# Rambutan Vessel



## NYWoodturner (Jun 17, 2012)

Finally made the break from pens and bangles back to hollow forms. As I said in my intro - I struggle finding the balance between the exacting detail required of pens and the complete freedom of hollow forms. This is the first hollow form this year. 
It is made from Rambutan. It is 8.5" tall and 5" at its widest. The finish is a home made brew that will take about 72 hours to set up before its ready to buff. Comments and critiques welcome.


----------



## davduckman2010 (Jun 17, 2012)

NYWoodturner said:


> Finally made the break from pens and bangles back to hollow forms. As I said in my intro - I struggle finding the balance between the exacting detail required of pens and the complete freedom of hollow forms. This is the first hollow form this year.
> It is made from Rambutan. It is 8.5" tall and 5" at its widest. The finish is a home made brew that will take about 72 hours to set up before its ready to buff. Comments and critiques welcome.



 very sharp peice ny love those hollow forms dave


----------



## chippin-in (Jun 17, 2012)

Beautiful work. Looks like you nailed it.

Robert


----------



## NYWoodturner (Jun 17, 2012)

Thanks - I gotta get busy - I need to make room for all the wood headed this way from the Rebuilds !


----------



## Kevin (Jun 17, 2012)

Very nice piece. Love that form and the wood is pretty too.


----------



## Twig Man (Jun 17, 2012)

Very nice work!!


----------



## BangleGuy (Jun 17, 2012)

That is fabulous! Now I know what Rambutan should look like when it is finished properly!


----------



## DKMD (Jun 17, 2012)

Beautiful work! I've never seen a piece of rambutan that large, but it's gorgeous stuff! Just out of curiosity, how did you finish the bottom? Donut chuck? I'm curious because it looks like there are two concentric rings near the top of the piece that look like burnish lines... It may just be the photo, but I've done that a time or two.:dash2:

Great job on a gorgeous piece of wood!


----------



## NYWoodturner (Jun 17, 2012)

DKMD said:


> Beautiful work! I've never seen a piece of rambutan that large, but it's gorgeous stuff! Just out of curiosity, how did you finish the bottom? Donut chuck? I'm curious because it looks like there are two concentric rings near the top of the piece that look like burnish lines... It may just be the photo, but I've done that a time or two.:dash2:
> 
> Great job on a gorgeous piece of wood!



Nope ! It's not the photo... But I saw them once I posted the pic ! They are burnish lines from sanding. :dash2: back to the lathe ! At least it's fixable. I used a vacuum chuck to turn off he foot.


----------



## DKMD (Jun 17, 2012)

NYWoodturner said:


> DKMD said:
> 
> 
> > Beautiful work! I've never seen a piece of rambutan that large, but it's gorgeous stuff! Just out of curiosity, how did you finish the bottom? Donut chuck? I'm curious because it looks like there are two concentric rings near the top of the piece that look like burnish lines... It may just be the photo, but I've done that a time or two.:dash2:
> ...



Should be an easy fix and worth the effort for such a nice piece. I feel your pain... If you'll notice, my headbanger emoticon is perfectly in rhythm with the yours.


----------



## Cousinwill (Jun 18, 2012)

Awesome Piece !! Good job


----------



## txpaulie (Jun 18, 2012)

Beauty!

I've some sticks of that stuff I'll be using for my "spider" table...

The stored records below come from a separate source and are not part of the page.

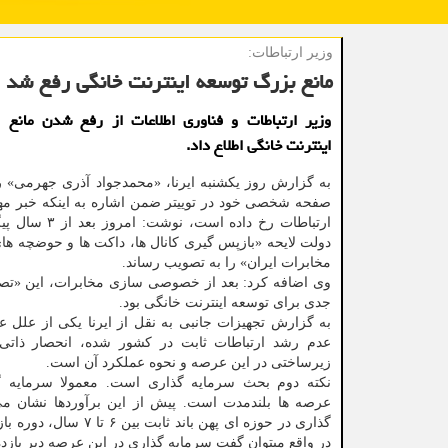
وزیر ارتباطات:
مانع بزرگ توسعه اینترنت خانگی رفع شد
وزیر ارتباطات و فناوری اطلاعات از رفع شدن مانع 
اینترنت خانگی اطلاع داد.
به گزارش روز یکشنبه ایرنا، «محمدجواد آذری جهرمی» ر
صفحه شخصی خود در توییتر ضمن اشاره به اینکه خبر م
ارتباطات رخ داده است، ن
دولت لایحه «بازپس گیری کانال ها، داکت ها و حوضچه های
مخابرات ایران» را به تصویب رساند.
وی اضافه کرد: بعد از خصوصی سازی مخابرات، این «تص
جدی برای توسعه اینترنت خانگی بود.
به گزارش تجهیزات جانبی به نقل از ایرنا یکی از علل ع
عدم رشد ارتباطات ثابت در کشور شده، انحصار ذاتی ا
زیرساختی در این عرصه و نحوه عملکرد آن است.
نکته دوم بحث سرمایه گذاری است. معمولا سرمایه گ
عرصه ها بلندمدت است. پیش از این برآوردها نشان می
در واقع میتوان گفت سرمایه گذاری در این عرصه دیر بازد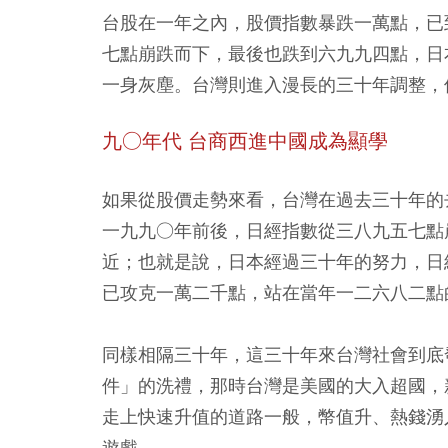
台股在一年之內，股價指數暴跌一萬點，已
七點崩跌而下，最後也跌到六九九四點，日
一身灰塵。台灣則進入漫長的三十年調整，
九○年代 台商西進中國成為顯學
如果從股價走勢來看，台灣在過去三十年的
一九九○年前後，日經指數從三八九五七點
近；也就是說，日本經過三十年的努力，日
已攻克一萬二千點，站在當年一二六八二點
同樣相隔三十年，這三十年來台灣社會到底
件」的洗禮，那時台灣是美國的大入超國，
走上快速升值的道路一般，幣值升、熱錢湧
遊戲。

Every time I think of rambutan, I have Ram Jam playin' in my head...

"Whoa, Black Betty, Rambutan.." :music:

p


----------



## NYWoodturner (Jun 18, 2012)

txpaulie said:


> Beauty!
> 
> I've some sticks of that stuff I'll be using for my "spider" table...
> 
> ...


That's an awesome song i haven't heard in years ! 

Thanks for the kind words. I will remove those rings and refinish hopefully mid week 
And then post a picture when it's buffed out.


----------



## brown down (Jun 18, 2012)

thats got a nice shape to it! can't wait to see it all buffed up!


----------



## Mike1950 (Jun 18, 2012)

I missed this one, very nice. Also nice to see younger eyes miss some of those things also. I always get a coat of finish on take over to the window-:dash2::dash2: Start cussing :dash2::dash2::dash2::dash2: and head back to the sanding station.................


----------



## NYWoodturner (Jun 23, 2012)

Finally a day off and a day in the shop !
Re-sanded, refinished and buffed version ...


----------



## DKMD (Jun 23, 2012)

NYWoodturner said:


> Finally a day off and a day in the shop !
> Re-sanded, refinished and buffed version ...

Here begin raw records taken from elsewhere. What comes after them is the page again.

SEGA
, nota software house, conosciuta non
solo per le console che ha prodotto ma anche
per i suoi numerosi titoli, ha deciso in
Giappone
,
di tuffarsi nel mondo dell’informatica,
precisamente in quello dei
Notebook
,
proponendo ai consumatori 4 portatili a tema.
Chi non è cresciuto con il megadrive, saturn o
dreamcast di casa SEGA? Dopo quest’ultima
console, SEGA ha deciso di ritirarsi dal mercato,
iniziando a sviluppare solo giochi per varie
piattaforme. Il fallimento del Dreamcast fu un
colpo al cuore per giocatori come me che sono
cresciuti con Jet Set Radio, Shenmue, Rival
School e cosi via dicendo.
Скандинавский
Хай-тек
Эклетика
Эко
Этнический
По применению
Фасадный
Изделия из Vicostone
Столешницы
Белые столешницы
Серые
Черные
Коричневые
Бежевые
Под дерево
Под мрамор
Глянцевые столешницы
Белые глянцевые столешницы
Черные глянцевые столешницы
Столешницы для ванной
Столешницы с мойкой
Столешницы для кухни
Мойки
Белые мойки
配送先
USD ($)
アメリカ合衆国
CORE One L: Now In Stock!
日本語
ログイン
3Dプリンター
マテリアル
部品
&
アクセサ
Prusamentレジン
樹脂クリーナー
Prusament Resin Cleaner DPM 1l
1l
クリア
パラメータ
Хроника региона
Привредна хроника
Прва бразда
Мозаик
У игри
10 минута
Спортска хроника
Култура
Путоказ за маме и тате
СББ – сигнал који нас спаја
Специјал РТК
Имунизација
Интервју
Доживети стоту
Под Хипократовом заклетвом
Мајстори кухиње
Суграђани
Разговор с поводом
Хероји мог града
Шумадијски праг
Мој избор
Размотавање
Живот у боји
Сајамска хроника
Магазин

Nicely done! This photo shows the figure a lot better... That's the good stuff!


----------



## BarbS (Jun 24, 2012)

Beautiful piece. I'd never heard of Rambutan; it's gorgeous. Nice finish job!


----------



## DavidDobbs (Jul 9, 2012)

wow very nice


----------



## Vern Tator (Jul 9, 2012)

Great fix, right on!!! Now you have nailed it. Well done!!


----------